Tot voor kort werd beenmergonderzoek beperkt doordat onderzoek alleen mogelijk was naar een deel van de immuuncellen zelf en niet naar de onderlinge verbanden. Tegenwoordig is de gedachte dat een volledig begrip van de veranderingen en de interacties tussen alle cellen in het beenmerg van belang is om de response op behandeling te voorspellen, voor ontwikkeling van nieuwe behandelingen en mogelijk ook om te kunnen voorspellen welke patiënt een ernstige complicatie ontwikkeld.

Single-cell sequencing, een nieuwe aanpak

Traditionele next-generation sequencing (NGS) onderzoekt het genetische materiaal van een bepaalde cel populatie. De uitkomst is een gemiddelde voor die bepaalde cel soort. Met single-cell sequencing wordt het genetische materiaal van individuele cellen van een cel populatie onderzocht. In ons laboratorium in het Erasmus MC hebben we single cell plattegronden gemaakt van gezond beenmerg, van beenmerg met multipel myeloom en van MDS/AML-patiënten.

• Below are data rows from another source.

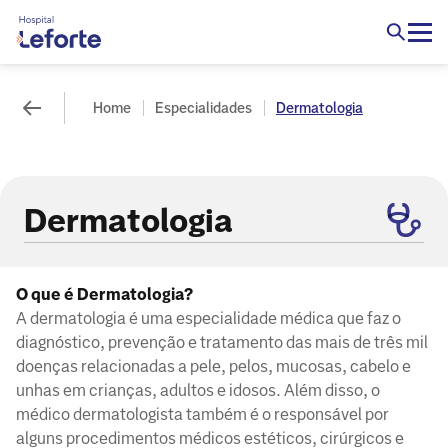
Home
Especialidades
Dermatologia
Dermatologia
O que é Dermatologia?
A dermatologia é uma especialidade médica que faz o
diagnóstico, prevenção e tratamento das mais de três mil
doenças relacionadas a pele, pelos, mucosas, cabelo e
unhas em crianças, adultos e idosos. Além disso, o
médico dermatologista também é o responsável por
alguns procedimentos médicos estéticos, cirúrgicos e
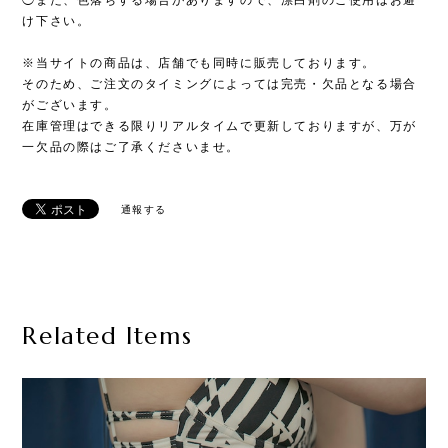
◯また、色落ちする場合がありますので、漂白剤のご使用はお避
け下さい。
※当サイトの商品は、店舗でも同時に販売しております。
そのため、ご注文のタイミングによっては完売・欠品となる場合
がございます。
在庫管理はできる限りリアルタイムで更新しておりますが、万が
一欠品の際はご了承くださいませ。
通報する
Related Items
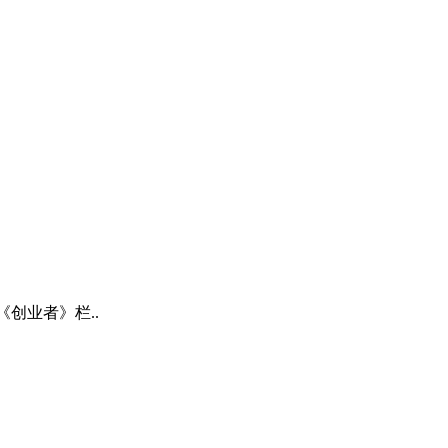
创业者》栏..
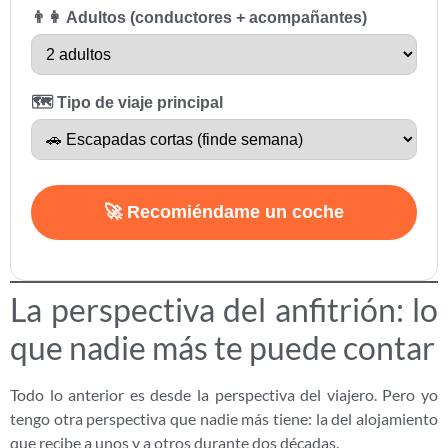
👨‍👩 Adultos (conductores + acompañantes)
🗺️ Tipo de viaje principal
🚀 Recomiéndame un coche
La perspectiva del anfitrión: lo
que nadie más te puede contar
Todo lo anterior es desde la perspectiva del viajero. Pero yo
tengo otra perspectiva que nadie más tiene: la del alojamiento
que recibe a unos y a otros durante dos décadas.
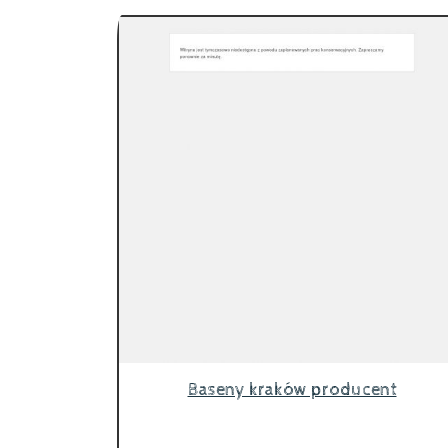
Baseny kraków producent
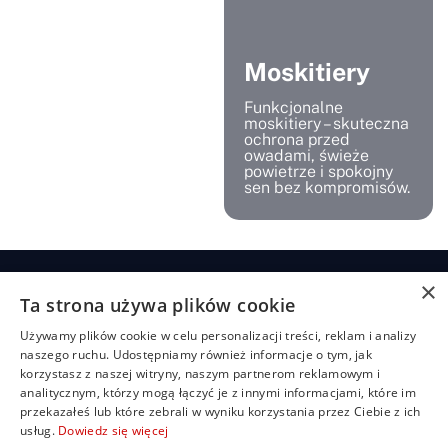
Moskitiery
Funkcjonalne
moskitiery – skuteczna
ochrona przed
owadami, świeże
powietrze i spokojny
sen bez kompromisów.
×
Ta strona używa plików cookie
Żaluzje
Rolety
Pozostałe
Menu
Przydatn
Używamy plików cookie w celu personalizacji treści, reklam i analizy
linki
Żaluzje
Rolety
Shuttersy
Strona
+48
naszego ruchu. Udostępniamy również informacje o tym, jak
bambusowe
dzień/noc
główna
Polityka
507
Markizy
korzystasz z naszej witryny, naszym partnerom reklamowym i
prywatności
704
Żaluzje
Rolety
O
Moskitiery
analitycznym, którzy mogą łączyć je z innymi informacjami, które im
drewniane
materiałowe
nas
919
Regulamin
Pergole
przekazałeś lub które zebrali w wyniku korzystania przez Ciebie z ich
Żaluzje
Rolety
Oferta
FAQ
biuro@rolbest.pl
usług.
Dowiedz się więcej
aluminiowe
rzymskie
Nasze
Darmowa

Met deze plattegronden worden alle interacties van de verschillende soorten cellen met elkaar en met de kankercellen getoond.

Doel

Met deze studie willen we de complexe immuun-micro-omgeving van B-ALL ontrafelen en biomarkers voor response en toxiciteit op blinatumomab opsporen.

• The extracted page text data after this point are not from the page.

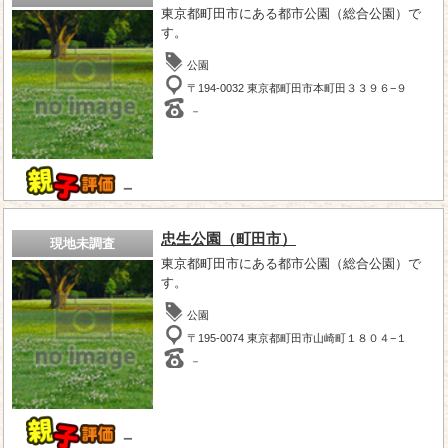
東京都町田市にある都市公園（総合公園）で
す。
公園
〒194-0032 東京都町田市本町田３３９６−９
－
－
忠生公園（町田市）
現地未調査
東京都町田市にある都市公園（総合公園）で
す。
公園
〒195-0074 東京都町田市山崎町１８０４−１
－
－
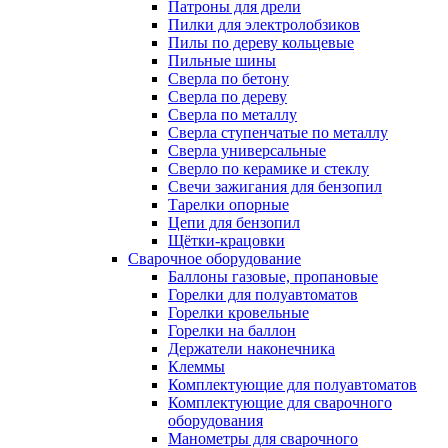
Патроны для дрели
Пилки для электролобзиков
Пилы по дереву кольцевые
Пильные шины
Сверла по бетону
Сверла по дереву
Сверла по металлу
Сверла ступенчатые по металлу
Сверла универсальные
Сверло по керамике и стеклу
Свечи зажигания для бензопил
Тарелки опорные
Цепи для бензопил
Щётки-крацовки
Сварочное оборудование
Баллоны газовые, пропановые
Горелки для полуавтоматов
Горелки кровельные
Горелки на баллон
Держатели наконечника
Клеммы
Комплектующие для полуавтоматов
Комплектующие для сварочного
оборудования
Манометры для сварочного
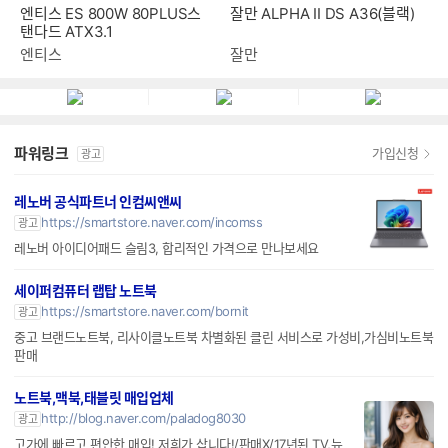
엔티스 ES 800W 80PLUS스
잘만 ALPHA II DS A36(블랙)
탠다드 ATX3.1
엔티스
잘만
파워링크
가입신청
광고
레노버 공식파트너 인컴씨앤씨
https://smartstore.naver.com/incomss
광고
레노버 아이디어패드 슬림3, 합리적인 가격으로 만나보세요
세이퍼컴퓨터 랩탑 노트북
https://smartstore.naver.com/bornit
광고
중고 브랜드노트북, 리사이클노트북 차별화된 클린 서비스로 가성비,가심비노트북
판매
노트북,맥북,태블릿 매입업체
http://blog.naver.com/paladog8030
광고
고가에 빠르고 편안한 매입! 저희가 삽니다!/판매X/17년된 TV,뉴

De volgende vragen willen we beantwoorden:

  1. Hoe ziet het immuun-micro-milieu (bestaande uit stromale, NK-, T- en overige immuuncellen) in B-ALL eruit op celniveau en hoe interacteren deze cellen met leukemie en niet-leukemie cellen?
  2. Is deze opmaak van het micromilieu bij patiënten met een B-ALL geassocieerd met de response op blinatumomab?
  3. Is de opmaak van het micromilieu bij patiënten met een B-ALL geassocieerd met het ontwikkelen van bijwerkingen, i.e CRS en ICANS?

Research aanpak

In dit project maken we gebruik van unieke single-cell transcriptie profielen die gemaakt zijn met speciaal ontwikkelde computersystemen in ons laboratorium. Uitgebreide transcriptie profielen worden in deze studie gegenereerd van patiënten met een B-ALL die deelnamen aan de HOVON 146 studie. Deze uitkomsten zullen gecorreleerd worden aan de response na de eerste 2 weken blinatumomab (prefase) en aan de specifieke bijwerkingen (CRS en ICANS).

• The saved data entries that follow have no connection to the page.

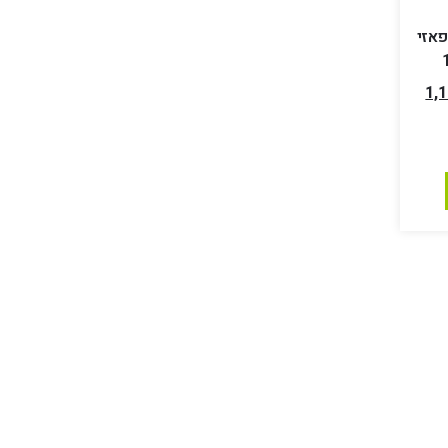
פאזי
1,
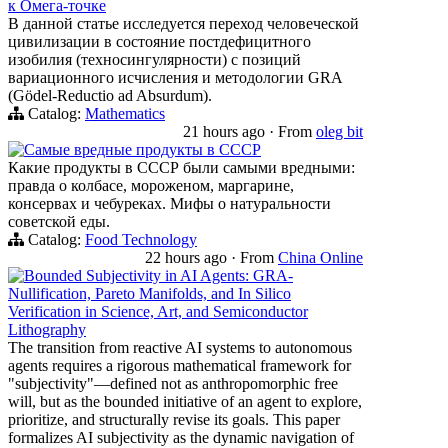
к Омега-точке
В данной статье исследуется переход человеческой
цивилизации в состояние постдефицитного
изобилия (техносингулярности) с позиций
вариационного исчисления и методологии GRA
(Gödel-Reductio ad Absurdum).
Catalog:
Mathematics
21 hours ago
·
From
oleg bit
Самые вредные продукты в СССР
Какие продукты в СССР были самыми вредными:
правда о колбасе, мороженом, маргарине,
консервах и чебуреках. Мифы о натуральности
советской еды.
Catalog:
Food Technology
22 hours ago
·
From
China Online
Bounded Subjectivity in AI Agents: GRA-
Nullification, Pareto Manifolds, and In Silico
Verification in Science, Art, and Semiconductor
Lithography
The transition from reactive AI systems to autonomous
agents requires a rigorous mathematical framework for
"subjectivity"—defined not as anthropomorphic free
will, but as the bounded initiative of an agent to explore,
prioritize, and structurally revise its goals. This paper
formalizes AI subjectivity as the dynamic navigation of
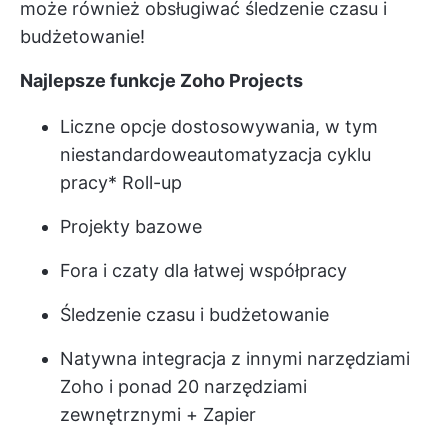
może również obsługiwać śledzenie czasu i
budżetowanie!
Najlepsze funkcje Zoho Projects
Liczne opcje dostosowywania, w tym
niestandardowe
automatyzacja cyklu
pracy
* Roll-up
Projekty bazowe
Fora i czaty
dla łatwej współpracy
Śledzenie czasu i budżetowanie
Natywna integracja z innymi narzędziami
Zoho i ponad 20 narzędziami
zewnętrznymi + Zapier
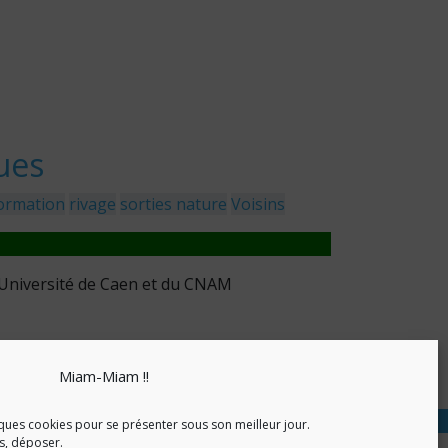
ues
ormation
rivage
sorties nature
Voisins
l’Université de Caen et du CNAM
Miam-Miam !!
nfidentialité
ques cookies pour se présenter sous son meilleur jour.
as, déposer.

Het voorstel is om beenmergmateriaal (samples) te onderzoeken van B-ALL patiënten die wel (n=5) of geen complete remissie (n= 5) hebben bereikt na de prefase. Ook willen we deze samples vergelijken met 5 samples van gezond beenmerg die we al geanalyseerd hebben. Dit geeft inzicht in de samenstelling van het micro-milieu als er sprake is van een B-ALL en dan met name de crosstalk tussen de verschillende cellen. Ook willen we beenmerg onderzoeken van 5 patiënten die ernstige CRS en/of ICANS ontwikkelden om te kijken of we deze bijwerkingen zouden kunnen voorspellen.